Every so often a movie comes along that makes one feel like a real Grinch for finding fault with it. This time, that’d be Weird: The Al Yankovic Story. It’s hard to find anyone who doesn’t like Weird Al, who capered around on the margins of ‘80s MTV pop with song parodies (and accompanying video parodies) of acts like Michael Jackson and Madonna. Weird Al’s takes on popular songs, gentler than Tom Lehrer and goofier than Mad magazine’s resident song parodist Frank Jacobs, were good-natured enough, and also skilled enough, that pop stars came to see a Weird Al parody as a sign they’d made it.
Weird, starring a game and enthusiastic Daniel Radcliffe as Al, makes no bones about being a complete farcical fabrication. That’s part of the joke, that Weird Al (who wrote the script with the movie’s director Eric Appel) can’t even tell his own story straight. The plot touches on the usual rise-and-fall tropes and clichés of rock-star biopics, which prevents it from being as wild and, well, weird as it could have been. In real life, Weird Al’s parents were supportive, with his father holding the exact reverse philosophy that the movie version of him does — that it’s important to do what makes you happy. So I’m not sure why Weird Al turns his dad into a forbidding, violent grouch who works in a factory and only later reveals his true colors. In 2004, Al’s parents both died in a tragic freak accident in their home, and we wouldn’t expect that to be covered in what’s supposed to be a comedy — but if you know that background, you might wonder why his parents are in the movie at all being portrayed as glum killjoys. Why not rub against the grain of the usual biopics and have the old man fantastically, unrealistically supportive of his son’s unusual goals?
Weird Al’s path eventually crosses that of Madonna (well-played by Evan Rachel Wood, who nails Madge’s insouciant narcissism), who wants him to parody her song and give her the “Yankovic Bump.” They become romantically involved, which is funny for about a minute, but not when it goes on for scene after scene and leads to a dead subplot involving Weird Al superfan Pablo Escobar. (Even if this premise hadn’t been addressed in The Unbearable Weight of Massive Talent, it wouldn’t be all that funny here.) A good chunk of the film finds Weird Al behaving like a jerk twisted by the goblins of success, which we all know is Al’s self-deprecating goof on the actuality of his being a nice, normal nerd who’s only weird in his music. But it doesn’t make it less annoying to watch, because we know he’s scheduled for a wake-up call and comeback. Weird plays too slavishly by the rules of music biopics — there aren’t many surprises. Rainn Wilson does come through with a sensitive turn as Dr. Demento, the radio DJ who inspired and launched Weird Al, but even the good doctor gets an awkward moment where he stammers that he never had any kids and wants to adopt Al (in real life, Dr. Demento and his wife — she passed in 2017 — were childless by choice), but Al demurs. There’s discordant father-figure stuff throughout Weird that gives one pause.

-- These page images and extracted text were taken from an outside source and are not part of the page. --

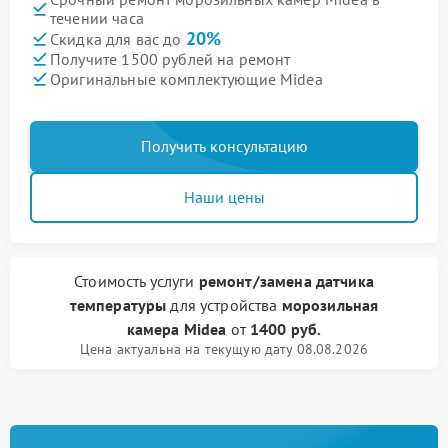
течении часа
20%
Скидка для вас до
Получите 1500 рублей на ремонт
Оригинальные комплектующие Midea
Получить консультацию
Наши цены
Стоимость услуги
ремонт/замена датчика
температуры
для устройства
морозильная
камера Midea
от
1400 руб.
Цена актуальна на текущую дату 08.08.2026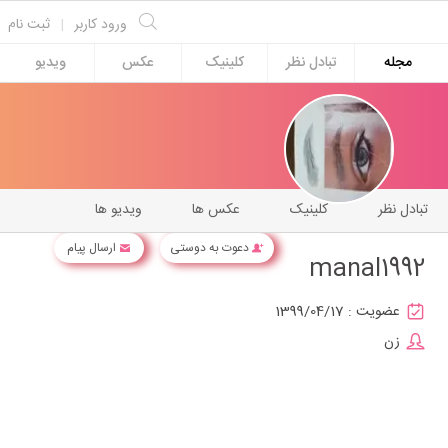
ورود کاربر
|
ثبت نام
مجله
تبادل نظر
کلینیک
عکس
ویدیو
تبادل نظر
کلینیک
عکس ها
ویدیو ها
دعوت به دوستی
ارسال پیام
manal1992
عضویت :
1399/04/17
زن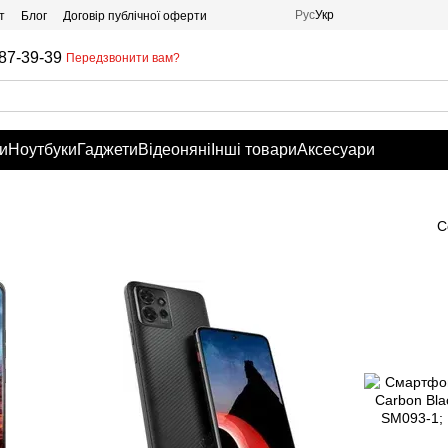
Рус
Укр
т
Блог
Договір публічної оферти
87-39-39
Передзвонити вам?
и
Ноутбуки
Гаджети
Відеоняні
Інші товари
Аксесуари
С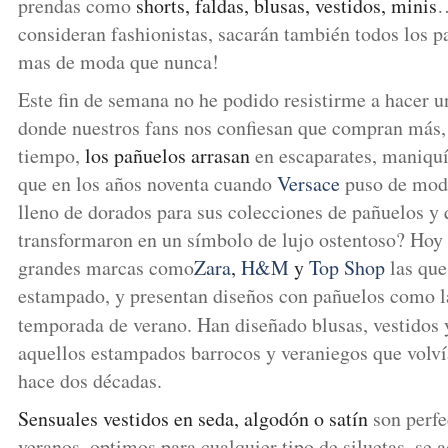
prendas como
shorts, faldas, blusas, vestidos, minis
…
consideran fashionistas, sacarán también todos los p
mas de moda que nunca!
Este fin de semana no he podido resistirme a hacer u
donde nuestros fans nos confiesan que compran más, 
tiempo,
los pañuelos arrasan
en escaparates, maniquí
que en los años noventa cuando
Versace
puso de mod
lleno de dorados para sus colecciones de pañuelos y 
transformaron en un símbolo de lujo ostentoso? Hoy 
grandes marcas como
Zara
,
H&M
y
Top Shop
las que 
estampado, y presentan diseños con pañuelos como la
temporada de verano. Han diseñado blusas, vestidos
aquellos estampados barrocos y veraniegos que volví
hace dos décadas.
Sensuales vestidos en seda, algodón o satín
son perfe
veranos, optimos para cualquier tipo de siluetas, se 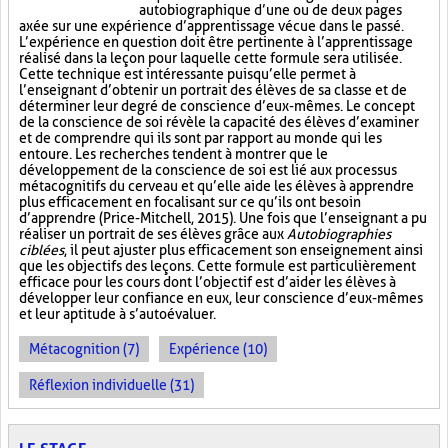
autobiographique d’une ou de deux pages
axée sur une expérience d’apprentissage vécue dans le passé.
L’expérience en question doit être pertinente à l’apprentissage
réalisé dans la leçon pour laquelle cette formule sera utilisée.
Cette technique est intéressante puisqu’elle permet à
l’enseignant d’obtenir un portrait des élèves de sa classe et de
déterminer leur degré de conscience d’eux-mêmes. Le concept
de la conscience de soi révèle la capacité des élèves d’examiner
et de comprendre qui ils sont par rapport au monde qui les
entoure. Les recherches tendent à montrer que le
développement de la conscience de soi est lié aux processus
métacognitifs du cerveau et qu’elle aide les élèves à apprendre
plus efficacement en focalisant sur ce qu’ils ont besoin
d’apprendre (Price-Mitchell, 2015). Une fois que l’enseignant a pu
réaliser un portrait de ses élèves grâce aux
Autobiographies
ciblées
, il peut ajuster plus efficacement son enseignement ainsi
que les objectifs des leçons. Cette formule est particulièrement
efficace pour les cours dont l’objectif est d’aider les élèves à
développer leur confiance en eux, leur conscience d’eux-mêmes
et leur aptitude à s’autoévaluer.
Métacognition (7)
Expérience (10)
Réflexion individuelle (31)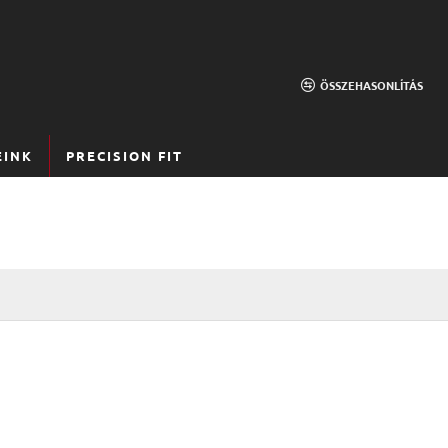
ÖSSZEHASONLÍTÁS
EINK
PRECISION FIT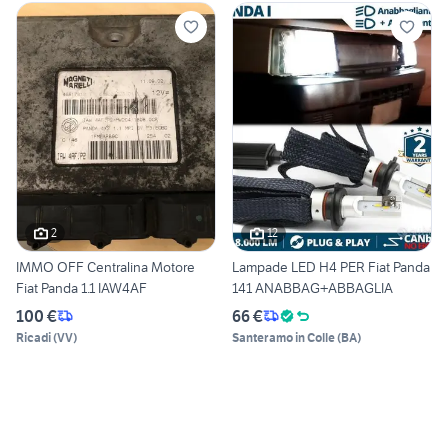
2
12
IMMO OFF Centralina Motore
Lampade LED H4 PER Fiat Panda
Fiat Panda 1.1 IAW4AF
141 ANABBAG+ABBAGLIA
100 €
66 €
Ricadi
(
VV
)
Santeramo in Colle
(
BA
)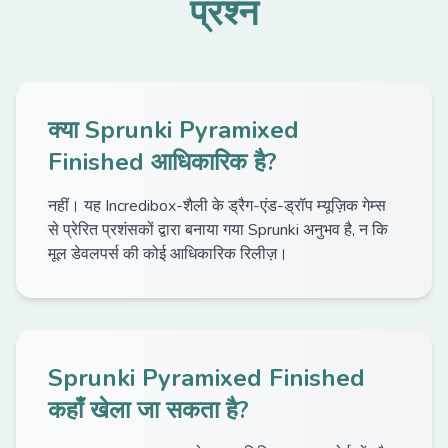
प्रश्न
क्या Sprunki Pyramixed
Finished आधिकारिक है?
नहीं। यह Incredibox-शैली के ड्रैग-एंड-ड्रॉप म्यूज़िक गेम्स
से प्रेरित प्रशंसकों द्वारा बनाया गया Sprunki अनुभव है, न कि
मूल डेवलपर्स की कोई आधिकारिक रिलीज़।
Sprunki Pyramixed Finished
कहाँ खेला जा सकता है?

Radcliffe throws himself into whatever each scene requires, and he’s often fun to watch, but the performance doesn’t really cohere. He’s playing a goofball variation on Weird Al that seems to shift from scene to scene. Weird is the feature directing debut of Eric Appel, who has worked on various comedy shows and on Funny or Die projects. On the evidence here, he should probably stick to short-form gags; the movie is predictable and borderline dull, poorly paced and, if I’m not mistaken, badly sound-synced during several performances. (Radcliffe sang the songs live but was later dubbed by Yankovic.) I like Weird Al a lot, don’t get me wrong, but my hunch is that people’s fondness for him (and for Radcliffe) is rubbing off on the rather inept movie. Stick with it through the end credits, though, for a new Weird Al ditty (“Now You Know”) that roasts movie-fed mythology far more efficiently than the film preceding it.